BRUNSWICK — The Bowdoin College Museum of Art has acquired a late 19th-century Mawson & Swan camera originally owned by the renowned American artist Winslow Homer (1836–1910). The quarter-size dry plate camera, manufactured around 1880, is a significant addition to the Museum’s robust collection of archival material and over 100 vintage photographs related to Homer’s life and work.

It will also serve as the centerpiece for the BCMA’s upcoming special exhibition on Homer and photography, planned to open in August 2015. The camera was donated to the BCMA by Neal Paulsen, a long-time resident of Scarborough.

“We are so pleased to receive this exciting gift, which complements our current holdings of Homer’s work and documentation perfectly,” said Frank Goodyear, co-director of BCMA. “The camera highlights Homer’s varying artistic interests, and helps to illuminate a lesser-known side of one of America’s greatest painters.”

Sold by Mawson & Swan, a photography business in Newcastle-on-Tyne, England, the camera was designed for the serious amateur rather than the studio professional, and was notable at the time for its portability and ease of use. The camera produced images that were approximately 3 x 4 inches.

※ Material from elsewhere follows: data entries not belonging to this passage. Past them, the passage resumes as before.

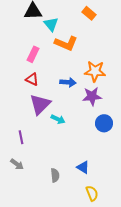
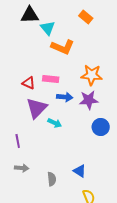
pink rectangle: (33, 54) -> (51, 79), moved, turned 70
blue arrow: (68, 82) -> (65, 97), moved
gray arrow: (17, 164) -> (22, 168), moved, turned -32

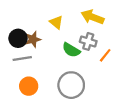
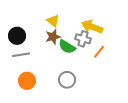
yellow arrow: (92, 17) -> (92, 27), moved
brown star: (33, 39) -> (53, 37), moved
gray circle: (71, 85) -> (67, 80), size x0.7

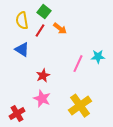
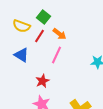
yellow semicircle: (22, 21) -> (21, 26), turned -60
pink line: (78, 64) -> (56, 55), moved

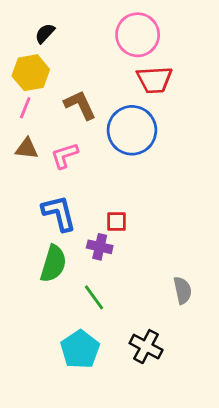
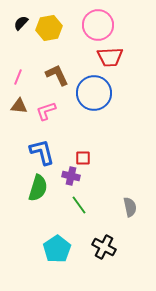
black semicircle: (45, 33) -> (21, 23), moved
yellow hexagon: (31, 73) -> (49, 28), moved
green line: (94, 297) -> (79, 205), moved

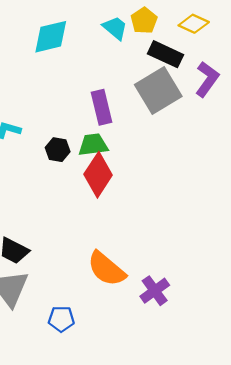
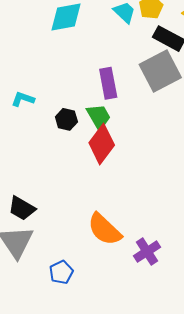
green trapezoid: (93, 145) -> (99, 117), turned 64
blue pentagon: (61, 319) -> (61, 272), turned -30

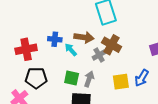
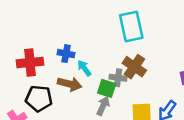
brown arrow: (84, 37) -> (70, 84), moved
gray cross: (99, 55) -> (118, 78), turned 32
green square: (72, 78) -> (107, 88), moved

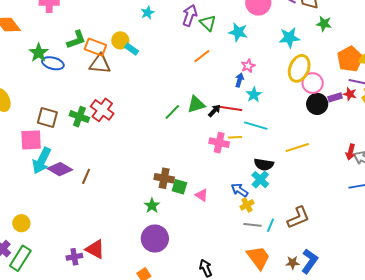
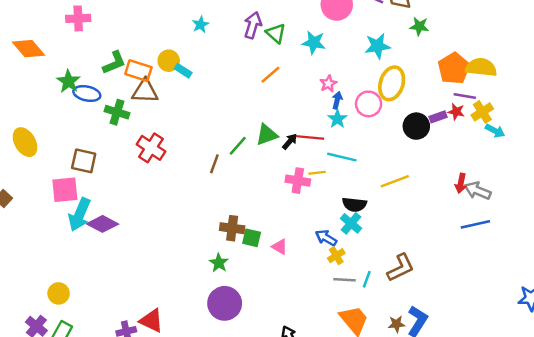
blue arrow: (239, 80) -> (337, 100), moved
pink circle: (313, 83) -> (369, 104), moved
green cross: (79, 117) -> (117, 112), moved
brown line: (86, 176) -> (214, 164), moved

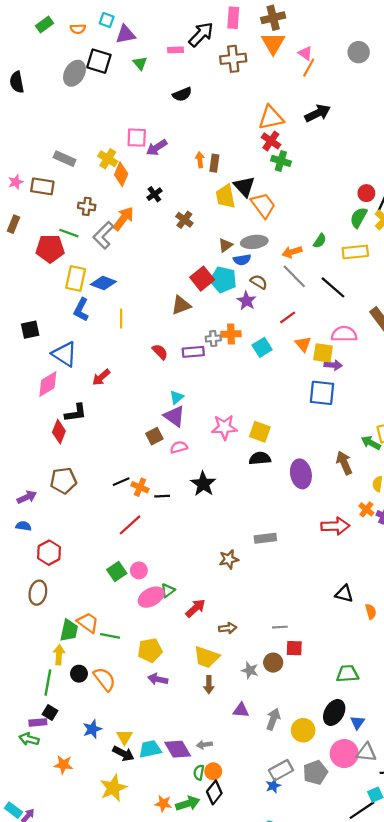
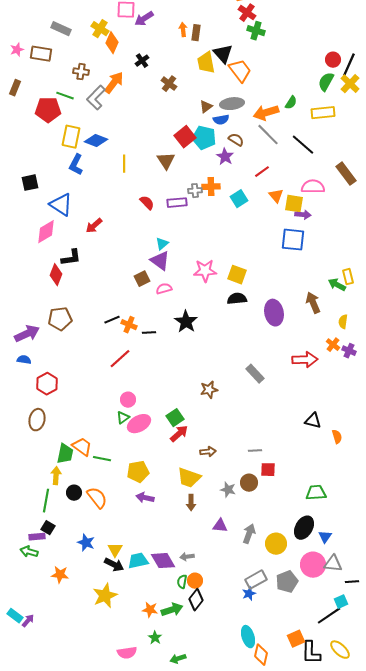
orange arrow: (292, 252) -> (266, 113), size x1.4
brown triangle: (181, 305) -> (166, 161), turned -42
yellow line: (121, 319) -> (124, 164), moved
purple arrow: (27, 497) -> (27, 334), size x1.4
gray rectangle: (265, 538) -> (255, 374), moved, turned 54
green square: (117, 572) -> (175, 418), moved
green triangle: (168, 590) -> (123, 418), moved
blue star: (92, 729) -> (86, 543), turned -30

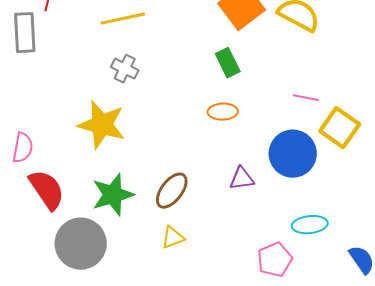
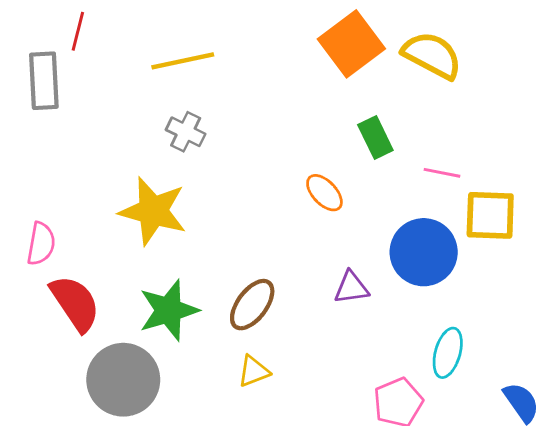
green rectangle: (228, 63) -> (375, 137), moved
orange ellipse: (223, 112) -> (324, 193), turned 48
yellow square: (340, 128) -> (490, 215), turned -33
cyan ellipse: (310, 225) -> (448, 353), turned -68

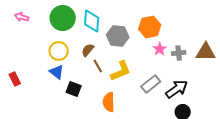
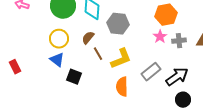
orange hexagon: (150, 27) -> (166, 15), moved
orange semicircle: (109, 102) -> (122, 87), moved

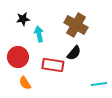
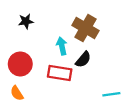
cyan arrow: (39, 34) -> (62, 46), moved
orange semicircle: (25, 83) -> (17, 93), moved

Homer purchased this model in 1882, during a two-year residence in Cullercoats, a small fishing village in north east England that is less than 10 miles from Newcastle-on-Tyne.

Paulsen acquired the Mawson & Swan camera from his grandfather Weston H. Snow in the 1950s, and exhibited the camera at Scarborough High School for more than two decades. Snow, an electrician and a great admirer of Homer’s work, acquired the camera from Homer’s nephew Charles L. Homer in exchange for electrical work.

The Museum’s acquisition follows a major recent gift to the BCMA from the celebrated collection of Dorothy and Herbert (Herb) Vogel earlier this year and further strengthens the Museum’s dynamic acquisition program.